De bodem is het buitenste deel van de aarde. Het materiaal waaruit de bodem bestaat (het moedermateriaal of uitgangsmateriaal) is in ons land grotendeels van elders aangevoerd, o.a. door de wind (löss, dekzand, stuifzand, duinzand), de rivieren (rivierklei en –zand), de zee (zeeklei en –zand) en door het landijs (smeltwaterafzettingen, keileem), soms is het ter plaatse ontstaan (veen).
https://broprogramma.github.io/SGM/media/landschap_profiel.jpg
Figuur 3 Drie bodemeenheden in hun landschappelijk verband. De eenheden op de rug, op de helling en in het dal zijn verschillend. Elke eenheid (I, II en III) wordt op de bodemkaart onderscheiden met een eigen code en kleur. Onder het diagram een schematische voorstelling van de bodemprofielen van de drie eenheden.
Door veranderingen in de sedimentatie vertoont het moedermateriaal vaak een zekere gelaagdheid. Onder invloed van uitwendige omstandigheden treedt bodemvorming op, waarbij veranderingen in het moedermateriaal ontstaan door omzetting, uitspoeling en ophoping van minerale en organische stoffen . Elke grond heeft dus als gevolg van de afzetting en van de bodemvorming een opeenvolging van min of meer horizontale lagen, die verschillen in samenstelling en eigenschappen. Deze lagen heten horizonten. Samenstelling, dikte en opeenvolging van horizonten –het bodemprofiel- verschillen per grond. Gronden met een ongeveer gelijk bodemprofiel beschouwt men als een eenheid [Simonson1968]. Bij de bodemkartering stelt men door boringen de bodemeenheden vast en bepaalt op basis van overeenkomsten en verschillen tussen (groepen van) bodemprofielen de grenzen van die eenheden. Verschillen in bodemgesteldheid en landschap gaan vaak samen, omdat beide zijn ontstaan onder invloed van dezelfde uitwendige omstandigheden (figuur 3). Dit is bij de bodemkartering van groot belang, omdat het daardoor mogelijk is met betrekkelijk weinig boringen de grenzen tussen de verschillende gronden op te sporen en in kaart te brengen [Schelling-etal1975].

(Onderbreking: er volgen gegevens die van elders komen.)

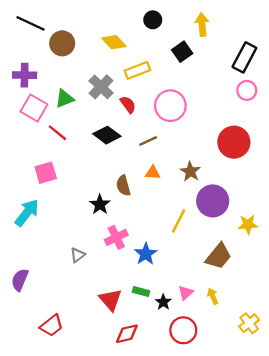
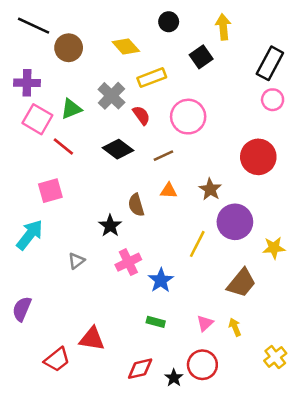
gray triangle: (77, 255) -> (76, 261), moved
red triangle: (110, 300) -> (92, 339), moved, turned -40
black star: (163, 302) -> (174, 378), moved

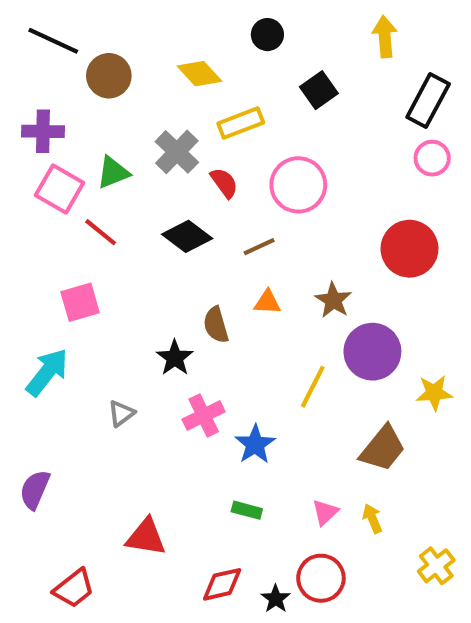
yellow arrow: (223, 27) -> (385, 37), moved
red trapezoid: (57, 360) -> (74, 588), moved

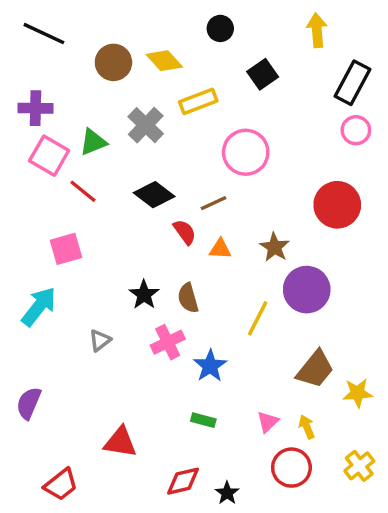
brown circle: (109, 76) -> (113, 62), moved
red semicircle: (224, 183) -> (185, 232), moved
brown semicircle: (216, 325) -> (188, 298), moved
yellow star: (434, 393) -> (358, 393), moved
red circle: (321, 578) -> (291, 468), moved

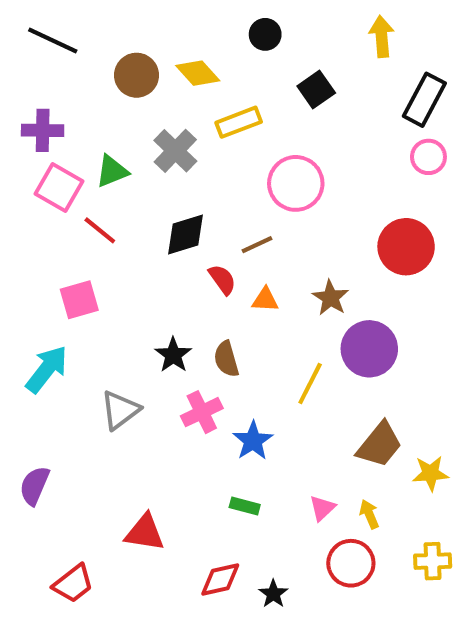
black diamond: (154, 195) -> (186, 234), turned -54
gray triangle: (100, 340) -> (120, 410), size x1.5
yellow cross: (359, 466) -> (433, 561), turned 36

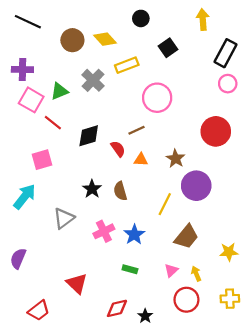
black diamond: (186, 234) -> (89, 136), moved
pink cross: (202, 412) -> (104, 231), moved
brown trapezoid: (379, 445) -> (186, 237), moved
red triangle: (145, 533) -> (77, 283), turned 35

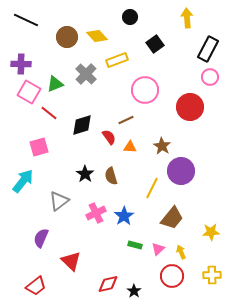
red circle: (216, 131) -> (190, 107), moved
purple semicircle: (18, 258) -> (41, 238), moved
green rectangle: (130, 269) -> (135, 245), moved

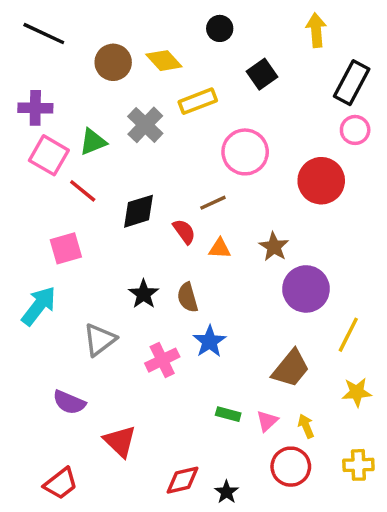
yellow line: (152, 188) -> (348, 335), moved
blue star: (124, 216) -> (210, 341), moved
purple semicircle: (41, 238) -> (69, 402), turned -90

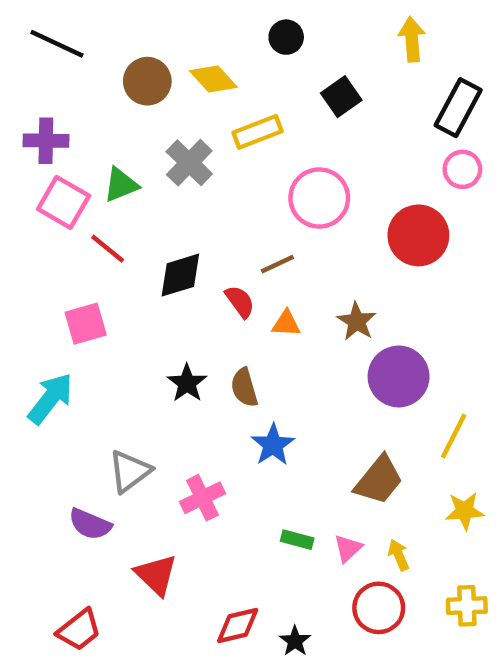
gray triangle: (100, 340) -> (130, 471), moved
pink cross: (162, 360) -> (202, 498), moved

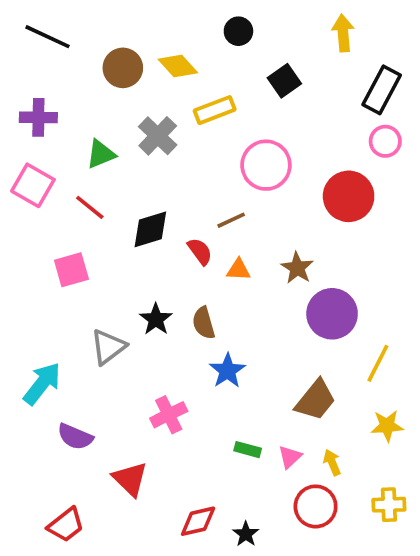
pink square: (64, 202) -> (33, 185), moved
cyan arrow: (50, 399) -> (42, 384), moved
gray triangle: (130, 471) -> (108, 347), moved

De bodemkundige informatie op de Bodemkaart van Nederland 1: 50 000, die de basis vormt voor het bodemkundig model in de Basisregistratie Ondergrond, heeft betrekking op de aard en samenstelling van de bovengrond (grondsoort) met een verdere onderverdeling naar bodemvorming, veensoort, afwijkende lagen in het profiel, aanwezigheid van kalk en verstoringen door vergraving en egalisatie. De kaart geeft bodemkundige informatie over de stedelijke gebieden op het moment van de kartering. De bodemkaart is bedoeld voor nationale, regionale en lokale studies op het gebied van hydrologie, bodemgeschiktheid, bodemkwetsbaarheid, natuurontwikkeling, landschapsplanning en ruimtelijke planvorming.

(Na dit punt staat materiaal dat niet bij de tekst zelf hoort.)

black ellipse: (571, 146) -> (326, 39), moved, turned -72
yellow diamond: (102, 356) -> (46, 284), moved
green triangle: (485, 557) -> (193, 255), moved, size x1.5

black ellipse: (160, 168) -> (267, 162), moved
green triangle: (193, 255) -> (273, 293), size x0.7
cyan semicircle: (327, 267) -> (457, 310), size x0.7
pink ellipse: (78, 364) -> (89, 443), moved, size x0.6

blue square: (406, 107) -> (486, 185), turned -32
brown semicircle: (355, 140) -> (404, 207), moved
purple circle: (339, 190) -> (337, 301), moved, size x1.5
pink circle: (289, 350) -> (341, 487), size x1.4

Omdat informatie in het stedelijk gebied ontbreekt is de bodemkaart niet geschikt is voor het oplossen van stedelijke vraagstukken. Op locaties waar na de kartering stedelijk gebied is ontstaan kan de bodemopbouw op die locatie gewijzigd zijn. De beoordeling of het geleverde informatieniveau nog bruikbaar is voor de specifieke vraagstelling is ter beoordeling aan de gebruiker.
Het bodemkundig model is geschikt voor het afleiden van thematische kaarten. Deze thematische kaarten vallen echter niet binnen de verantwoordelijkheid van de Basisregistratie Ondergrond. In het gebruik voor nationale, regionale en lokale toepassingen geldt dat de informatiebehoefte per oppervlakte-eenheid toeneemt naarmate het probleem grootschaliger (‘lokaler’) wordt. De opnameschaal van de data is 1:50.000 en geeft op dat schaalniveau het bijbehorende detail (1 cm2 op de kaart = 25 ha in het terrein). De beoordeling of het geleverde informatieniveau overeenkomt met de informatiebehoefte voor de specifieke vraagstelling is ter beoordeling aan de gebruiker.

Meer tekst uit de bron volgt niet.